# Body shots with .22 mag?



## CaptCatFish (Aug 7, 2009)

I read with great interest (twinged with envy and admiration) this month's complete GON article about Glen Soloman's success hunting hogs on WMAs in 2008.  Eight hogs in seven days ain't too shabby by anyone's standards.

However I was struck by his frequent decision to target the hog's body instead of the head when using his 22 mag.  Were it not for a little "Divine Intervention", good follow-up shooting and outstanding woodsmanship, he would have surely lost some of those he recovered (and in fact did wound at least one that was not recovered).

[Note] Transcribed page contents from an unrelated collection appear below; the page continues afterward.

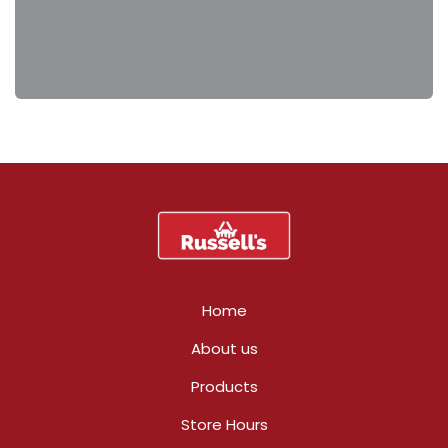
Home
About us
Products
Store Hours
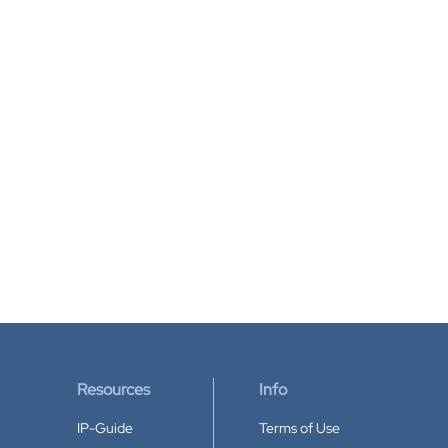
Resources
Info
IP-Guide
Terms of Use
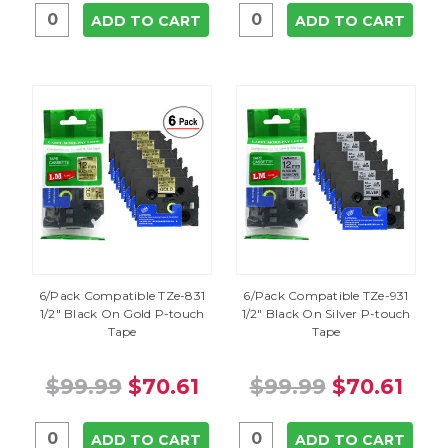
ADD TO CART
ADD TO CART
6/Pack Compatible TZe-831
6/Pack Compatible TZe-931
1/2" Black On Gold P-touch
1/2" Black On Silver P-touch
Tape
Tape
$99.99
$70.61
$99.99
$70.61
ADD TO CART
ADD TO CART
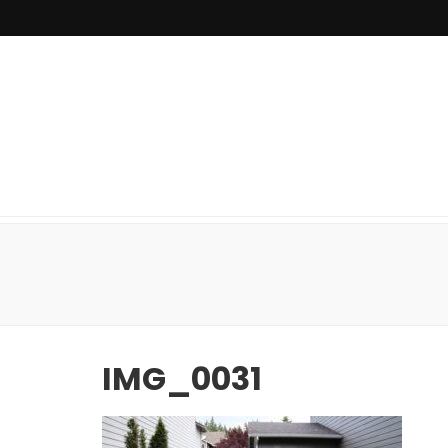
IMG_0031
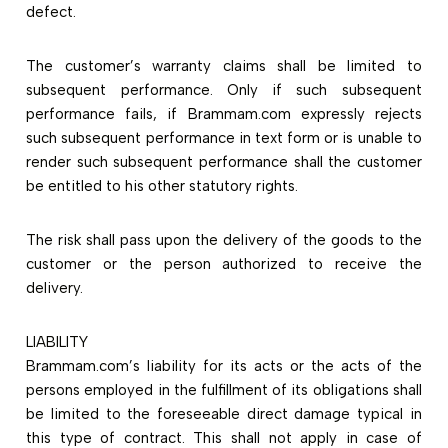
defect.
The customer’s warranty claims shall be limited to
subsequent performance. Only if such subsequent
performance fails, if Brammam.com expressly rejects
such subsequent performance in text form or is unable to
render such subsequent performance shall the customer
be entitled to his other statutory rights.
The risk shall pass upon the delivery of the goods to the
customer or the person authorized to receive the
delivery.
LIABILITY
Brammam.com’s liability for its acts or the acts of the
persons employed in the fulfillment of its obligations shall
be limited to the foreseeable direct damage typical in
this type of contract. This shall not apply in case of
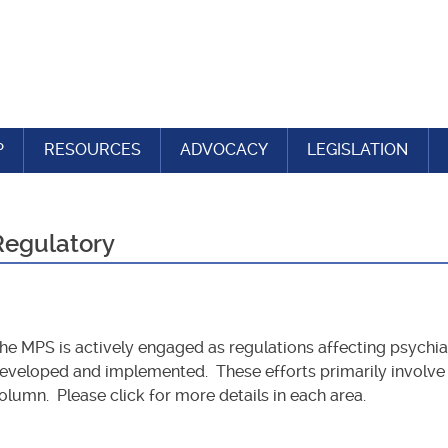
P
RESOURCES
ADVOCACY
LEGISLATION
Regulatory
he MPS is actively engaged as regulations affecting psychiat
eveloped and implemented. These efforts primarily involve t
olumn. Please click for more details in each area.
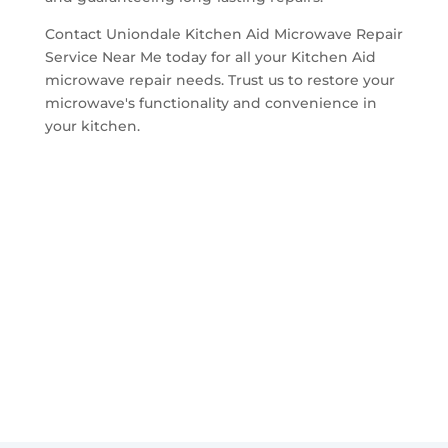
Contact Uniondale Kitchen Aid Microwave Repair
Service Near Me today for all your Kitchen Aid
microwave repair needs. Trust us to restore your
microwave's functionality and convenience in
your kitchen.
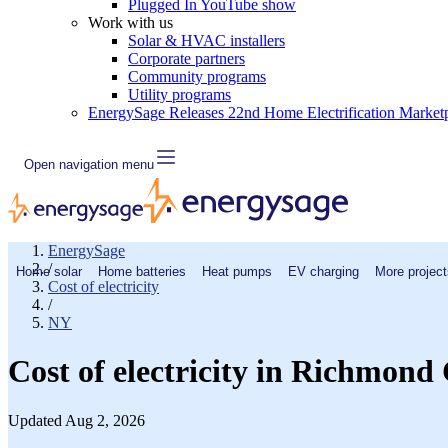
Plugged In YouTube show
Work with us
Solar & HVAC installers
Corporate partners
Community programs
Utility programs
EnergySage Releases 22nd Home Electrification Market
Open navigation menu
EnergySage
/
Home solar
Home batteries
Heat pumps
EV charging
More project
Cost of electricity
/
NY
Cost of electricity in Richmond
Updated Aug 2, 2026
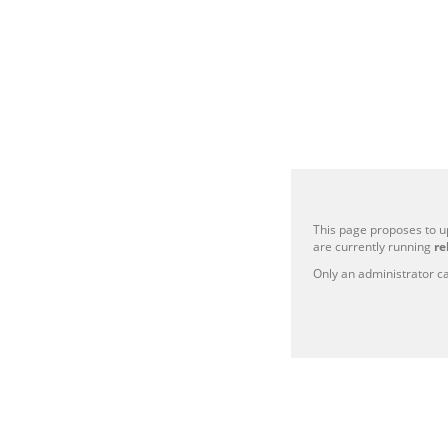
This page proposes to u
are currently running
re
Only an administrator ca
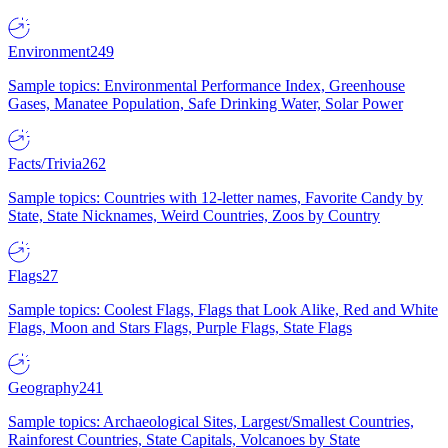
Environment
249
Sample topics: Environmental Performance Index, Greenhouse
Gases, Manatee Population, Safe Drinking Water, Solar Power
Facts/Trivia
262
Sample topics: Countries with 12-letter names, Favorite Candy by
State, State Nicknames, Weird Countries, Zoos by Country
Flags
27
Sample topics: Coolest Flags, Flags that Look Alike, Red and White
Flags, Moon and Stars Flags, Purple Flags, State Flags
Geography
241
Sample topics: Archaeological Sites, Largest/Smallest Countries,
Rainforest Countries, State Capitals, Volcanoes by State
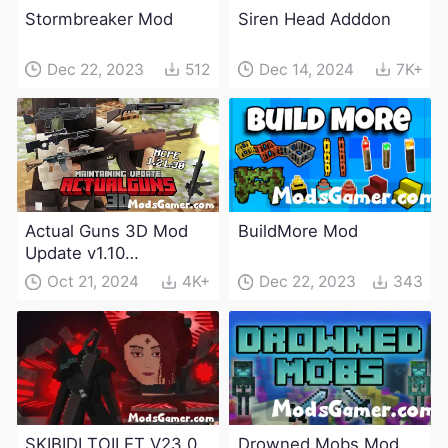
Stormbreaker Mod
Siren Head Adddon
Dec 22, 2023
512
Dec 14, 2024
7K+
Actual Guns 3D Mod
BuildMore Mod
Update v1.10
(Maintenance Update)
Oct 21, 2024
4K+
Dec 22, 2023
343
SKIBIDI TOILET V23.0
Drowned Mobs Mod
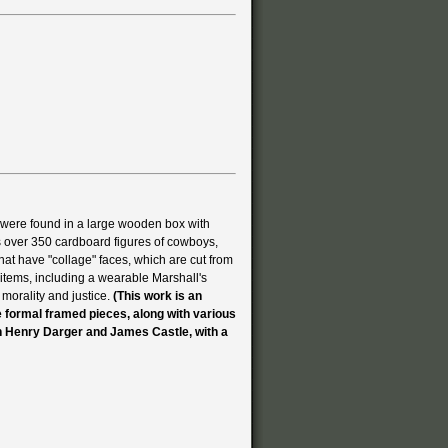
 were found in a large wooden box with
s over 350 cardboard figures of cowboys,
at have "collage" faces, which are cut from
items, including a wearable Marshall's
 morality and justice.
(This work is an
ve formal framed pieces, along with various
n Henry Darger and James Castle, with a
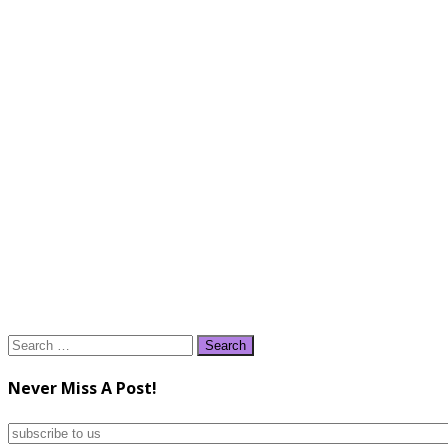
Search
for:
Never Miss A Post!
subscribe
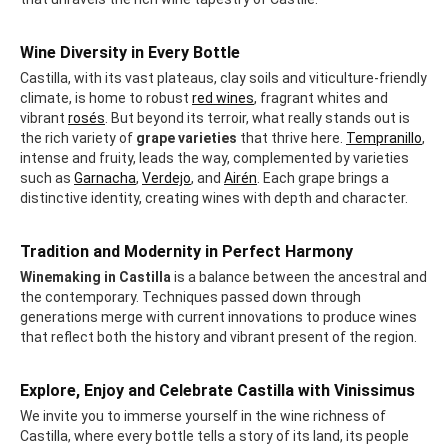
Wine Diversity in Every Bottle
Castilla, with its vast plateaus, clay soils and viticulture-friendly
climate, is home to robust
red wines
, fragrant whites and
vibrant
rosés
. But beyond its terroir, what really stands out is
the rich variety of
grape varieties
that thrive here.
Tempranillo
,
intense and fruity, leads the way, complemented by varieties
such as
Garnacha
,
Verdejo
, and
Airén
. Each grape brings a
distinctive identity, creating wines with depth and character.
Tradition and Modernity in Perfect Harmony
Winemaking in Castilla
is a balance between the ancestral and
the contemporary. Techniques passed down through
generations merge with current innovations to produce wines
that reflect both the history and vibrant present of the region.
Explore, Enjoy and Celebrate Castilla with Vinissimus
We invite you to immerse yourself in the wine richness of
Castilla, where every bottle tells a story of its land, its people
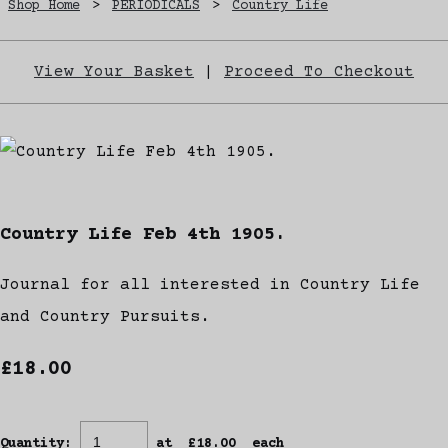
Shop Home
>
PERIODICALS
>
Country Life
View Your Basket
|
Proceed To Checkout
Country Life Feb 4th 1905.
Journal for all interested in Country Life
and Country Pursuits.
£18.00
Quantity
:
at £
18.00
each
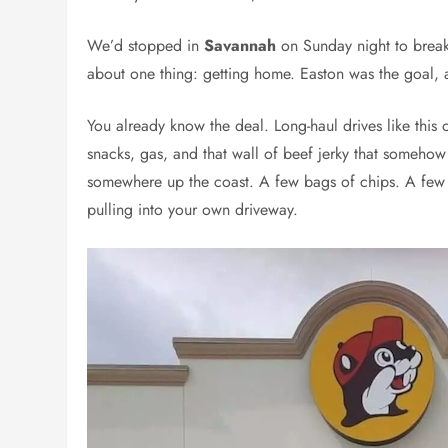
We’d stopped in
Savannah
on Sunday night to break
about one thing: getting home. Easton was the goal, 
You already know the deal. Long-haul drives like this o
snacks, gas, and that wall of beef jerky that somehow
somewhere up the coast. A few bags of chips. A few b
pulling into your own driveway.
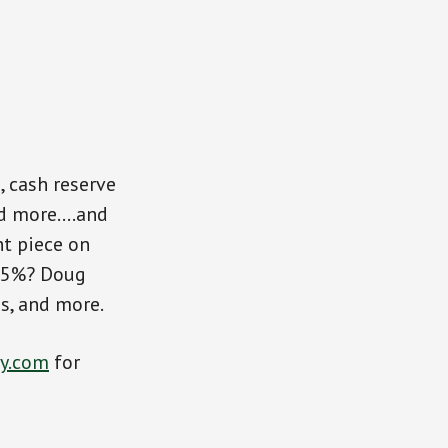
 cash reserve
nd more….and
nt piece on
.25%? Doug
es, and more.
y.com
for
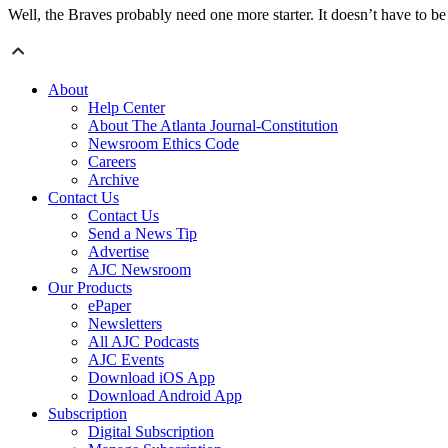
Well, the Braves probably need one more starter. It doesn’t have to be
About
Help Center
About The Atlanta Journal-Constitution
Newsroom Ethics Code
Careers
Archive
Contact Us
Contact Us
Send a News Tip
Advertise
AJC Newsroom
Our Products
ePaper
Newsletters
All AJC Podcasts
AJC Events
Download iOS App
Download Android App
Subscription
Digital Subscription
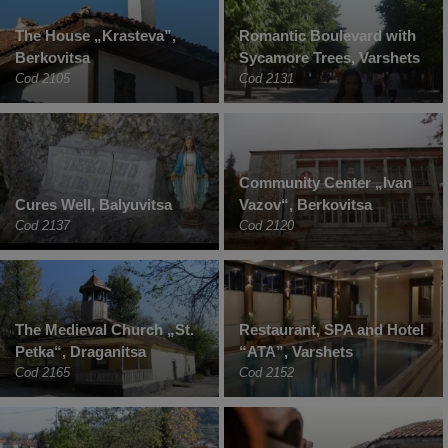
The House „Krasteva”,
Romantic Boulevard with
Berkovitsa
Sycamore Trees, Varshets
Cod 2105
Cod 2131
Community Center „Ivan
Cures Well, Balyuvitsa
Vazov“, Berkovitsa
Cod 2137
Cod 2120
The Medieval Church „St.
Restaurant, SPA and Hotel
Petka“, Draganitsa
“ATA”, Varshets
Cod 2165
Cod 2152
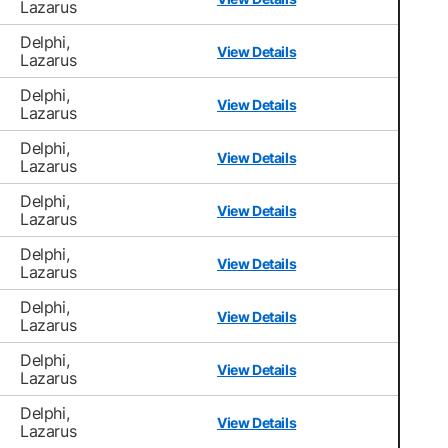
Lazarus
Delphi,
View Details
Lazarus
Delphi,
View Details
Lazarus
Delphi,
View Details
Lazarus
Delphi,
View Details
Lazarus
Delphi,
View Details
Lazarus
Delphi,
View Details
Lazarus
Delphi,
View Details
Lazarus
Delphi,
View Details
Lazarus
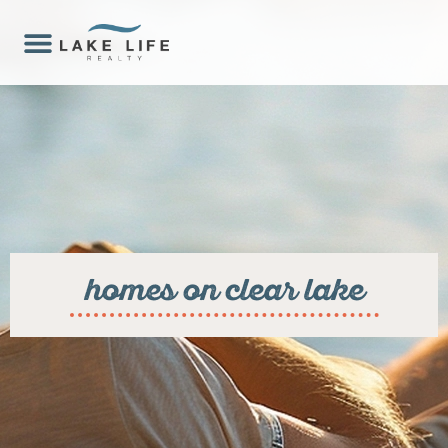
homes on clear lake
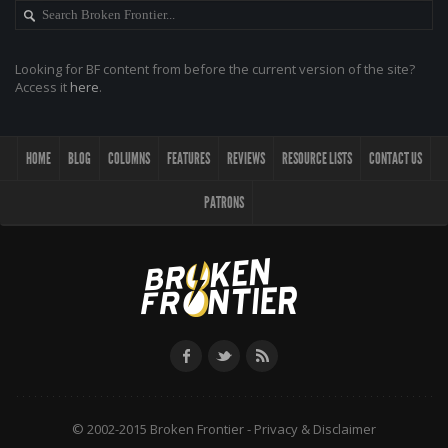
Looking for BF content from before the current version of the site?
Access it
here
.
HOME
BLOG
COLUMNS
FEATURES
REVIEWS
RESOURCE LISTS
CONTACT US
PATRONS
© 2002-2015 Broken Frontier -
Privacy & Disclaimer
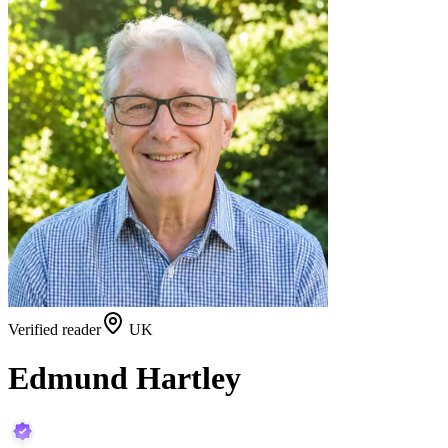
Verified reader
UK
Edmund Hartley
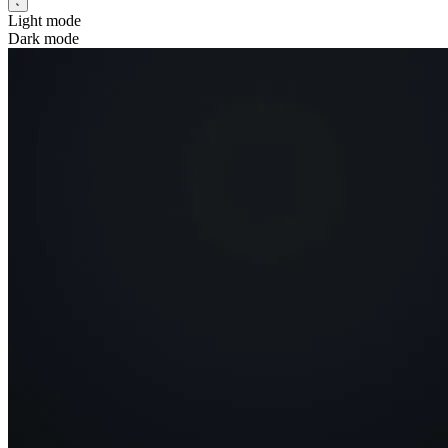
Light mode
Dark mode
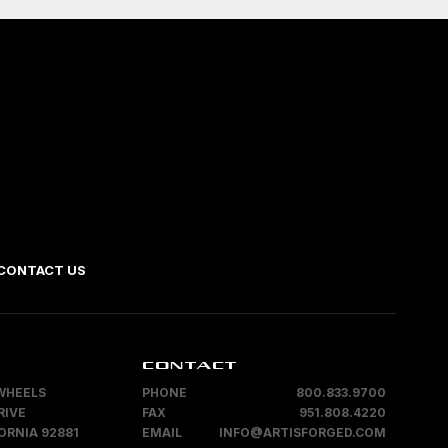
CONTACT US
CONTACT
WHEELS
PHONE
800.833.9700
RIVE
FAX
951.808.4220
ORNIA 92881
EMAIL
INFO@ARTISFORGED.COM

Never having hunted hogs with a 22 mag (nor having found myself particularly favored from above), I always thought head shots were the only ethical choice for the average guy in the woods using a 22 mag.  I just acquired a 22 mag and am looking forward to August 15.  So my question, fellow hog hunters, is what do you think about headshots vs body shots when using a 22 mag on a wild pig?



CaptCatFish


----------



## Gote Rider (Aug 7, 2009)

The 22mag will kill pigs all day long if your shots are in the heart or lung area. Head shots are the best if you can get that shot. If the pig has long thick hair you may not find much blood but if you keep looking you will find the pig. On a large boar hog its head shots only for me with a 22mag. Last week I took one of my friends with me for his first hog hunt. He shot a 195 lb. boar hog with his 3030 at 35yds in the front shoulder with a 150gr. bullet. The hog ran about 70 yds. When I cleaned it I found the bullet in the skin on the opposite side. That is why its head shots only for me with a 22mag on a large hog. They are Tough.


----------



## Apex Predator (Aug 7, 2009)

A .22 mag will bounce off a skull if not at nearly a right angle on impact.  I won't dispute Glen's success, but I would favor a head shot personally.


----------



## Davexx1 (Aug 7, 2009)

A head shot will drop them right there if you can hit the brain.  The brain is small though and is surrounded by heavy thick skull bone.  It is easy for a small caliber bullet to be deflected and miss the brain if the angle is not good.  If the shooter is off by an inch or two, he may hit the hog in the head, but not kill it.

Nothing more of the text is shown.